The launch comes at a moment of heightened regulatory friction. While U.S. President Trump’s administration has signaled a shift toward deregulation in many sectors, the global compliance burden for HR departments has only intensified. Companies operating across borders face a patchwork of conflicting rules: the European Union’s General Data Protection Regulation (GDPR) treats "special category" data with extreme caution, while other regions are beginning to mandate more aggressive reporting to address systemic inequities. Diversidata attempts to bridge this gap by offering a "fixed-price" risk analysis that replaces months of manual legal research with a streamlined digital interface.
Data is the lifeblood of modern corporate strategy, yet in the realm of D&I, it has often been a liability. According to Eversheds Sutherland, the platform provides not just a legal "yes or no" but a nuanced look at the cultural landscape of each country. In some jurisdictions, asking about religious affiliation is a standard part of social monitoring; in others, it is a potential trigger for litigation or a breach of constitutional privacy rights. By automating the comparative summary of these risks, the firm is betting that technology can solve the "analysis paralysis" that often stalls global diversity initiatives.
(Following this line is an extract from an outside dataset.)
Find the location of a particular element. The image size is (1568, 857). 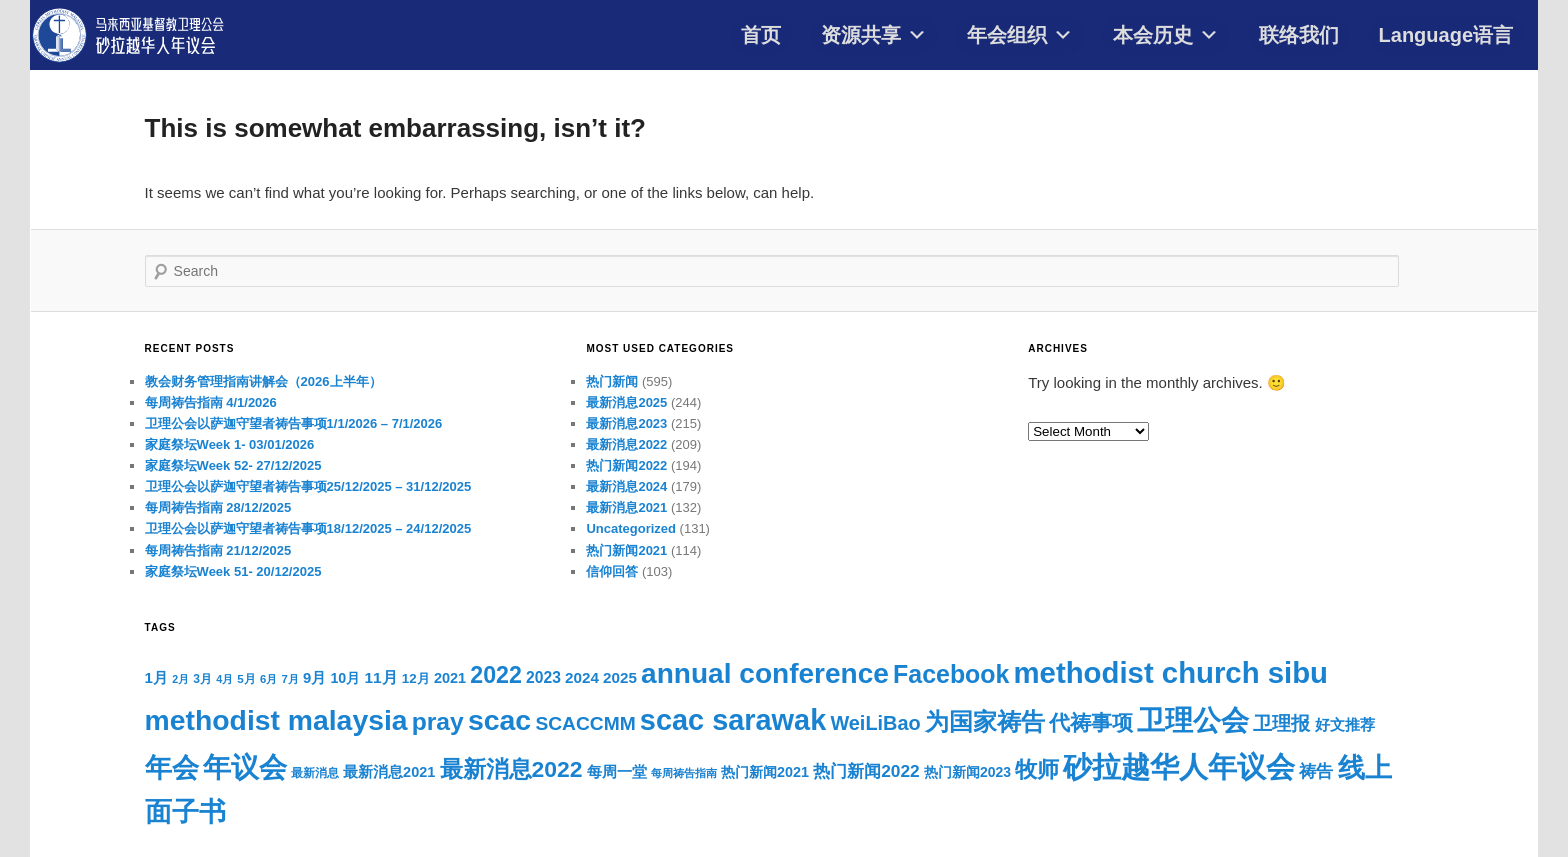

11月 [11月 (113 items)] is located at coordinates (380, 677).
The economic logic behind the platform is clear. Traditional legal advice for a 30-country D&I audit could easily run into six-figure sums and take months to compile. Diversidata’s automated reporting suggests a move toward "productized" legal services, where software handles the heavy lifting of cross-referencing statutes, allowing human partners like Diane Gilhooley and Paula Barrett to focus on high-level strategic implementation. This shift is particularly relevant as corporate budgets tighten and the demand for "cost efficiency through automation" becomes a standard requirement for general counsel.
Critics of the data-driven approach argue that quantifying diversity can lead to a "checkbox" culture that ignores the qualitative experience of employees. However, the reality for the modern Chief People Officer is that without data, there is no accountability. Institutional investors are increasingly demanding hard metrics on workforce composition as part of their ESG (Environmental, Social, and Governance) evaluations. Diversidata provides the legal shield necessary for companies to meet these transparency demands without inadvertently stepping into a regulatory minefield.
The platform’s ability to adapt to 16 different data types reflects the broadening definition of diversity in 2026. It is no longer enough to track gender and race; organizations are now looking at disability, veteran status, and even caregiving responsibilities to build a more holistic view of their talent pool. As technology continues to lower the barrier to data collection, the challenge shifts from "how do we get the data" to "how do we use it safely." Eversheds Sutherland’s new tool suggests that the future of D&I is not just about social policy, but about sophisticated data governance.